Borrowing from Irish Central, I have learned about how the Celtic people have influenced our Christmas ho Christmas has become so universal that we almost certainly forget its roots. Yet many of the holiday’s ritual are centered deep in old Irish and Celtic traditions.
- Leaving a candle in the window of the house to guide Mary and Joseph on their way to Bethlehem to give birth was inspired by an old Celtic ritual of lighting a way for the spirits to pass peacefully.
- Hanging the holly and ivy wreath outside the house. In pre-Christian times they warded off evil spirits. In modern day the holly represents the crown of thorns, the ivy the pre Christian era.
- Mistletoe in the druid tradition was a symbol of male fertility. It was hung in the house and the man had the right to kiss any girl that stood under it. The tradition continues today.
- Burning the Yule log in the fire is a pre Christian rite of honor to the Mother Goddess. Today in Ireland a fire on Christmas morning is traditional in many homes regardless of weather.
- Decorating the Christmas tree was originally a pagan Irish celebration. Decorations celebrated the three deities, the sun, moon and star and some decorations represented the souls of those who died.

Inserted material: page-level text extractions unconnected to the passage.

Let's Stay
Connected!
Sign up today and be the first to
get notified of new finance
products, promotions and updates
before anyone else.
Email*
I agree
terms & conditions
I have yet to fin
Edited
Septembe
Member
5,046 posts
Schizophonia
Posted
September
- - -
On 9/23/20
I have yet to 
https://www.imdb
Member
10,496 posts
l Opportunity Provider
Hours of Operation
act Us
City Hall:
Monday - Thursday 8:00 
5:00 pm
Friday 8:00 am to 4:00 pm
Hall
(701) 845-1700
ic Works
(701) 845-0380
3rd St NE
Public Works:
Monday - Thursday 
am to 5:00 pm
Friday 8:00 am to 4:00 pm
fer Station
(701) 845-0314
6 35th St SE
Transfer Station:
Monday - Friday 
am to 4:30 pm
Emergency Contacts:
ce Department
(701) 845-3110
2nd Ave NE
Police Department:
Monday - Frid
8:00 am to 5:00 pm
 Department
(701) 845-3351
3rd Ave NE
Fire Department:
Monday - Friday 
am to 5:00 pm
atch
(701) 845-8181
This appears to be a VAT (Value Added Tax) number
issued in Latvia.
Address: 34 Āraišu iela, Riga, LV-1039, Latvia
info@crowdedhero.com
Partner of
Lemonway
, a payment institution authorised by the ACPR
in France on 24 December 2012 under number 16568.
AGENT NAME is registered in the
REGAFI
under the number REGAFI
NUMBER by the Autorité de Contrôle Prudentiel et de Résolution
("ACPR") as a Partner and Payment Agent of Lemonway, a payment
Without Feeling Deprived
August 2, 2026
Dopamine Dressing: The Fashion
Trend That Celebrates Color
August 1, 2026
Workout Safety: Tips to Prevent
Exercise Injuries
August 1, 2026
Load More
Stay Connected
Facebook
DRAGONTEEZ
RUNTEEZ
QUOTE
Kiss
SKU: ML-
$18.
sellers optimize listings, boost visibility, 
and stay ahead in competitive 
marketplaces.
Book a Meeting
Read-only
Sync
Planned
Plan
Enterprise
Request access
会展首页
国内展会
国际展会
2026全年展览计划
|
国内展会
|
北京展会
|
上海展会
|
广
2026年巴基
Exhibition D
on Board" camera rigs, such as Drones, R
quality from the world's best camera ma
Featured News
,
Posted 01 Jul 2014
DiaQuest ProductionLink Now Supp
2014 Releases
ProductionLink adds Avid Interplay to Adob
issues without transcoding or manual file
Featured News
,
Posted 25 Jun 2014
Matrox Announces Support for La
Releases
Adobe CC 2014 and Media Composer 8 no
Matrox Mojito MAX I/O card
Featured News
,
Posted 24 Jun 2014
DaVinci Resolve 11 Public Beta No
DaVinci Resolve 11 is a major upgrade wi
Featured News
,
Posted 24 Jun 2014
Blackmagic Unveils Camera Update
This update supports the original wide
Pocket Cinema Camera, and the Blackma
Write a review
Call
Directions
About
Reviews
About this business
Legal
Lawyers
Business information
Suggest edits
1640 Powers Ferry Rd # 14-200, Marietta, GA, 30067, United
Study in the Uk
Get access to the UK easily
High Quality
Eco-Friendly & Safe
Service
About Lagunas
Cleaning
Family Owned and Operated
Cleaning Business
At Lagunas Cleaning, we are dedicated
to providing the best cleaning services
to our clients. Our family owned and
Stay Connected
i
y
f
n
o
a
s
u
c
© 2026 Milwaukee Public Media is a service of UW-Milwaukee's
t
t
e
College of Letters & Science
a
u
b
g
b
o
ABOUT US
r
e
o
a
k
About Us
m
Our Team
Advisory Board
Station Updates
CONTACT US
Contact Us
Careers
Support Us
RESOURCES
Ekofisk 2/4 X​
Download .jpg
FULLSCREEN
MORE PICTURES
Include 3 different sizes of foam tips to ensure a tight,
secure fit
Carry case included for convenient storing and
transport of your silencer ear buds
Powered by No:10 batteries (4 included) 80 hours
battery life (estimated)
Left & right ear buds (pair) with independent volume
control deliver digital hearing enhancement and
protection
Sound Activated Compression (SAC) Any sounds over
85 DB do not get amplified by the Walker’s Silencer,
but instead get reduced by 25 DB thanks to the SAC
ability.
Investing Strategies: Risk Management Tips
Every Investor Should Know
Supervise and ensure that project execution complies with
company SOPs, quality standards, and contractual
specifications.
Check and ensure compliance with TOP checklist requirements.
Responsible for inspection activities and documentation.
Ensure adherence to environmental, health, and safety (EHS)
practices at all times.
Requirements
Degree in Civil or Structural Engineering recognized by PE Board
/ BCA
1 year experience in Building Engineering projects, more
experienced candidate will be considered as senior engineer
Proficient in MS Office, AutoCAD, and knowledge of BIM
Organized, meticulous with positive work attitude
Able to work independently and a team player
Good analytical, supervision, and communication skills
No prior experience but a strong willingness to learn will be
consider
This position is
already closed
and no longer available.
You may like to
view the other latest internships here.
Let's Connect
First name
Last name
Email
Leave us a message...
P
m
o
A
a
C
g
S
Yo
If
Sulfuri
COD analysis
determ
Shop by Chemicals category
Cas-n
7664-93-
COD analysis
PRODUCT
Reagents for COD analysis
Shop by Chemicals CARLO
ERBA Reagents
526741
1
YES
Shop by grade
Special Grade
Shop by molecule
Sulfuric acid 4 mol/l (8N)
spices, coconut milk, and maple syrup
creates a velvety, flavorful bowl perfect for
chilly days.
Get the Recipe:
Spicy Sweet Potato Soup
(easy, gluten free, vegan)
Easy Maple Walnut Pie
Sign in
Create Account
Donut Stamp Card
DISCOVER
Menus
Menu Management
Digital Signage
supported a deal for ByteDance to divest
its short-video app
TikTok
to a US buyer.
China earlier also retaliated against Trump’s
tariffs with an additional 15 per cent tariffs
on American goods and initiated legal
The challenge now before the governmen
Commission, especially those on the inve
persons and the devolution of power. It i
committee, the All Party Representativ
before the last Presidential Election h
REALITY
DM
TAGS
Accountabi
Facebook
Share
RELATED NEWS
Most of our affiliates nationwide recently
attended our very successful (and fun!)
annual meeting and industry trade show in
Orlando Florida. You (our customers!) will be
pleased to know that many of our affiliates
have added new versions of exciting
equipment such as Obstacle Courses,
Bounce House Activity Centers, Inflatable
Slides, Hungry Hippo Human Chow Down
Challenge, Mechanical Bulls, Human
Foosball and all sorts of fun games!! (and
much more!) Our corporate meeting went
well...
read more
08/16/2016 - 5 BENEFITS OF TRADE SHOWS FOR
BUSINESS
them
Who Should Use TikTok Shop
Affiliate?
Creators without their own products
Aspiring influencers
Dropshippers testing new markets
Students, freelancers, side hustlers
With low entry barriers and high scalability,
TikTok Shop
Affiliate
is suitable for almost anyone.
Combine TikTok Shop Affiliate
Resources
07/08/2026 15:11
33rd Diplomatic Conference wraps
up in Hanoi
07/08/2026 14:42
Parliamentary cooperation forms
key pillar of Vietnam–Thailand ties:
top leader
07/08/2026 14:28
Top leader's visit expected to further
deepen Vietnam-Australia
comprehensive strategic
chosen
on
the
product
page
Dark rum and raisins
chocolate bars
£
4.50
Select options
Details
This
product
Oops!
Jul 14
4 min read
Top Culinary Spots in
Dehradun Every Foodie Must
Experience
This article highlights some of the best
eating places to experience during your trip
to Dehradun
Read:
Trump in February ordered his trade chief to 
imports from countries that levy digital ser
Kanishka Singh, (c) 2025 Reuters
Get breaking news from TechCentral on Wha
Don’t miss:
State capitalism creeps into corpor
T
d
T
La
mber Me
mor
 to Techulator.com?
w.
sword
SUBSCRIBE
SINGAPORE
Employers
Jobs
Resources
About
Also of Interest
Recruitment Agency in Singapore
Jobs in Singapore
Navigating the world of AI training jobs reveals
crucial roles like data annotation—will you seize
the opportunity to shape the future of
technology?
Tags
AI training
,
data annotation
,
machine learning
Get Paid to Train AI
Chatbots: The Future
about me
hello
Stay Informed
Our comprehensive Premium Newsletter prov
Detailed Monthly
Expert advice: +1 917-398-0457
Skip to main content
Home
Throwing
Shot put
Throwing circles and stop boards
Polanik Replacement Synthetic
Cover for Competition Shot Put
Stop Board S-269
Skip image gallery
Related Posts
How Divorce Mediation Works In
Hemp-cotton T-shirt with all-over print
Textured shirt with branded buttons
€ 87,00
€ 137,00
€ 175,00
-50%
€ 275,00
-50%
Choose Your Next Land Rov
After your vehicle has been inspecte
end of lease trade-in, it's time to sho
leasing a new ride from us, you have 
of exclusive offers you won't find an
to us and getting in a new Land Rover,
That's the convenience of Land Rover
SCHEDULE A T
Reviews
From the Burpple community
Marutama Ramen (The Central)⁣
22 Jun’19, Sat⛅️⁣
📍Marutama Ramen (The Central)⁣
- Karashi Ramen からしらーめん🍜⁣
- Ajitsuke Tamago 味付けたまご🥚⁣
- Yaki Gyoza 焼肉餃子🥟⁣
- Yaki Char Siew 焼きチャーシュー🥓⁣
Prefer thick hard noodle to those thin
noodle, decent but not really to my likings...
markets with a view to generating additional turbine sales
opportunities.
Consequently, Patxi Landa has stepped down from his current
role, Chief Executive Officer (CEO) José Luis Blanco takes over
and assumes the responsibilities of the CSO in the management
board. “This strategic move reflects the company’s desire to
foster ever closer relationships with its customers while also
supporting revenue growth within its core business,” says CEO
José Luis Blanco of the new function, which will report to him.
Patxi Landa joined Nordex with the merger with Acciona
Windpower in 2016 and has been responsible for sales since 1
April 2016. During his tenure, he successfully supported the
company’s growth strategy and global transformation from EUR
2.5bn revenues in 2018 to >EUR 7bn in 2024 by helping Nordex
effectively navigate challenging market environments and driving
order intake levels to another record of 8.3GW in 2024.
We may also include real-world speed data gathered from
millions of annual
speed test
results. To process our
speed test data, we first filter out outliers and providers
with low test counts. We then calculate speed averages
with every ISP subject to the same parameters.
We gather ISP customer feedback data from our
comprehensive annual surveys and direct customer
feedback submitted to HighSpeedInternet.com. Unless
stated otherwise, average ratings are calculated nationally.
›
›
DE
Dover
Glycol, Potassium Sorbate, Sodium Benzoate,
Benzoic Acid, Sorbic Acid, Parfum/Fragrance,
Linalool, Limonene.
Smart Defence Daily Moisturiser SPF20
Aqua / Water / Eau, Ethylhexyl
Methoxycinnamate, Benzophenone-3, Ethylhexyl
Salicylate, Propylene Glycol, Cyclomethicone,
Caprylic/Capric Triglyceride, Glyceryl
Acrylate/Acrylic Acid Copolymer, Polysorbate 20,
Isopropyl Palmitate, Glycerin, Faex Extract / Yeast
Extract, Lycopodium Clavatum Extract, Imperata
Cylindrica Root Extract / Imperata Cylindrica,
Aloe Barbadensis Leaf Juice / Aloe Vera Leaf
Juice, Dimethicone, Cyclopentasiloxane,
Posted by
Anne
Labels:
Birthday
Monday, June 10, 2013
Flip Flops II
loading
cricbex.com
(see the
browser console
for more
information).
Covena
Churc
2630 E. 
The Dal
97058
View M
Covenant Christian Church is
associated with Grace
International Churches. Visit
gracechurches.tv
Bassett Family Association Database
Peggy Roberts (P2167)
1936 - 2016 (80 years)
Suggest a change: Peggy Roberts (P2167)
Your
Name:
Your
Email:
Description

- The giving of Christmas gifts relates to the winter solstice which was a time when gifts were exchanged between clans and chieftains as a means of renewing ties and friendship.
- Chasing the wren. Legend had it that the martyr St. Stephen was betrayed by a wren when he was hiding in a bush. The ritual involves gangs of youths in rural Ireland hunting a wren on December 26th, St.Stephen’s Day.
- Eating mince pies. According to historian Melissa Snell, mince pies (so called because they contained shredded or minced meat) were baked in medieval times in oblong casings to represent Jesus’ crib, and it was important to add three spices (cinnamon, cloves and nutmeg) for the three gifts given to the Christ child by the Magi. The pies were not very large, and it was thought lucky to eat one mince pie on each of the twelve days of Christmas (ending with Epiphany, the 6th of January).
- The date of Christmas was most likely taken from the Celtic winter solstice.
“It is cosmic symbolism … which inspired the Church leadership in Rome to elect the winter solstice, December 25, as the birthday of Christ, and the summer solstice as that of John the Baptist, supplemented by the equinoxes as their respective dates of conception,” says historian S E Hijmans
- Food left for Santa Claus comes from the Gaelic tradition of leaving food for Mary and Joseph on their journey to Bethlehem.